■ TASK REQUIREMENTS
Below are entries. Give back exactly the lines from the one containing "Christmas Poems About Love" through the one containing "Find in store", inclusive, without the pictures.

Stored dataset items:
┌────────

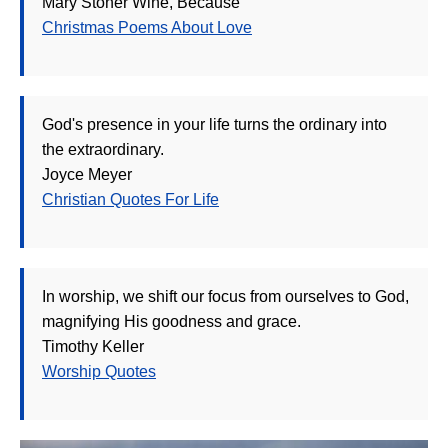
Mary Stoner Wine, Because
Christmas Poems About Love
God's presence in your life turns the ordinary into
the extraordinary.
Joyce Meyer
Christian Quotes For Life
In worship, we shift our focus from ourselves to God,
magnifying His goodness and grace.
Timothy Keller
Worship Quotes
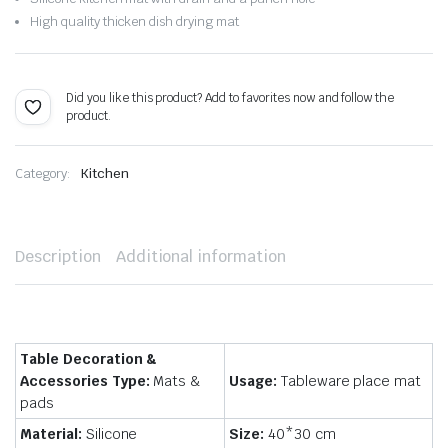
$15.62.
$10.93.
High quality thicken dish drying mat
Did you like this product? Add to favorites now and follow the
product.
Category:
Kitchen
Description
Additional information
Table Decoration &
Accessories Type:
Mats &
Usage:
Tableware place mat
pads
Material:
Silicone
Size:
40*30 cm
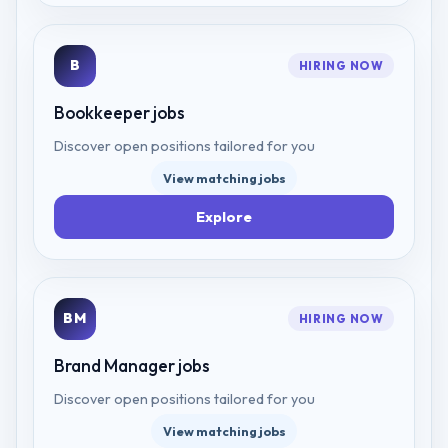
B
HIRING NOW
Bookkeeper
jobs
Discover open positions tailored for you
View matching jobs
Explore
BM
HIRING NOW
Brand Manager
jobs
Discover open positions tailored for you
View matching jobs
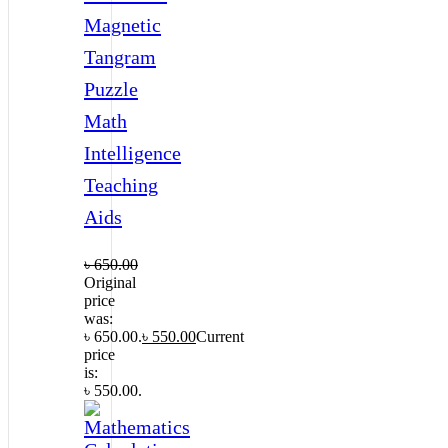
Magnetic
Tangram
Puzzle
Math
Intelligence
Teaching
Aids
৳
650.00
Original
price
was:
৳ 650.00.
৳
550.00
Current
price
is:
৳ 550.00.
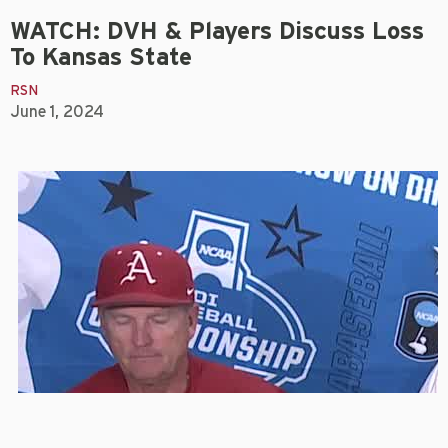
WATCH: DVH & Players Discuss Loss
To Kansas State
RSN
June 1, 2024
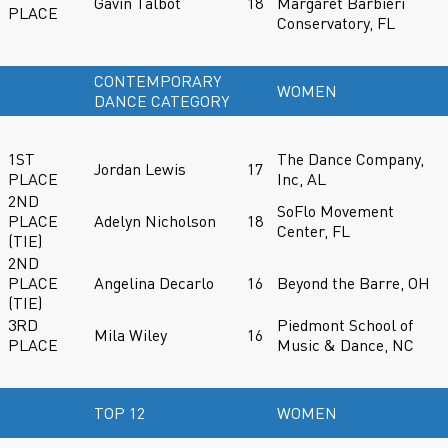
Gavin Talbot
18
Margaret Barbieri
PLACE
Conservatory, FL
CONTEMPORARY
WOMEN
DANCE CATEGORY
1ST
The Dance Company,
Jordan Lewis
17
PLACE
Inc, AL
2ND
SoFlo Movement
PLACE
Adelyn Nicholson
18
Center, FL
(TIE)
2ND
PLACE
Angelina Decarlo
16
Beyond the Barre, OH
(TIE)
3RD
Piedmont School of
Mila Wiley
16
PLACE
Music & Dance, NC
TOP 12
WOMEN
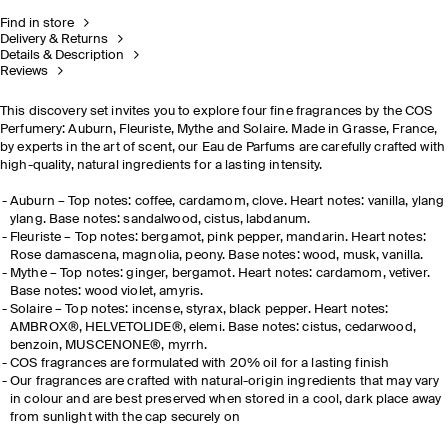
Find in store
Delivery & Returns
Details & Description
Reviews
This discovery set invites you to explore four fine fragrances by the COS
Perfumery: Auburn, Fleuriste, Mythe and Solaire. Made in Grasse, France,
by experts in the art of scent, our Eau de Parfums are carefully crafted with
high-quality, natural ingredients for a lasting intensity.
Auburn – Top notes: coffee, cardamom, clove. Heart notes: vanilla, ylang
ylang. Base notes: sandalwood, cistus, labdanum.
Fleuriste – Top notes: bergamot, pink pepper, mandarin. Heart notes:
Rose damascena, magnolia, peony. Base notes: wood, musk, vanilla.
Mythe – Top notes: ginger, bergamot. Heart notes: cardamom, vetiver.
Base notes: wood violet, amyris.
Solaire – Top notes: incense, styrax, black pepper. Heart notes:
AMBROX®, HELVETOLIDE®, elemi. Base notes: cistus, cedarwood,
benzoin, MUSCENONE®, myrrh.
COS fragrances are formulated with 20% oil for a lasting finish
Our fragrances are crafted with natural-origin ingredients that may vary
in colour and are best preserved when stored in a cool, dark place away
from sunlight with the cap securely on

└────────

■ EXERCISE SOLUTION
Christmas Poems About Love
God's presence in your life turns the ordinary into
the extraordinary.
Joyce Meyer
Christian Quotes For Life
In worship, we shift our focus from ourselves to God,
magnifying His goodness and grace.
Timothy Keller
Worship Quotes
$15.62.
$10.93.
High quality thicken dish drying mat
Did you like this product? Add to favorites now and follow the
product.
Category:
Kitchen
Description
Additional information
Table Decoration &
Accessories Type:
Mats &
Usage:
Tableware place mat
pads
Material:
Silicone
Size:
40*30 cm
B
HIRING NOW
Bookkeeper
jobs
Discover open positions tailored for you
View matching jobs
Explore
BM
HIRING NOW
Brand Manager
jobs
Discover open positions tailored for you
View matching jobs
Magnetic
Tangram
Puzzle
Math
Intelligence
Teaching
Aids
৳
650.00
Original
price
was:
৳ 650.00.
৳
550.00
Current
price
is:
৳ 550.00.
WATCH: DVH & Players Discuss Loss
To Kansas State
RSN
June 1, 2024
Gavin Talbot
18
Margaret Barbieri
PLACE
Conservatory, FL
CONTEMPORARY
WOMEN
DANCE CATEGORY
1ST
The Dance Company,
Jordan Lewis
17
PLACE
Inc, AL
2ND
SoFlo Movement
PLACE
Adelyn Nicholson
18
Center, FL
(TIE)
2ND
PLACE
Angelina Decarlo
16
Beyond the Barre, OH
(TIE)
3RD
Piedmont School of
Mila Wiley
16
PLACE
Music & Dance, NC
TOP 12
WOMEN
Find in store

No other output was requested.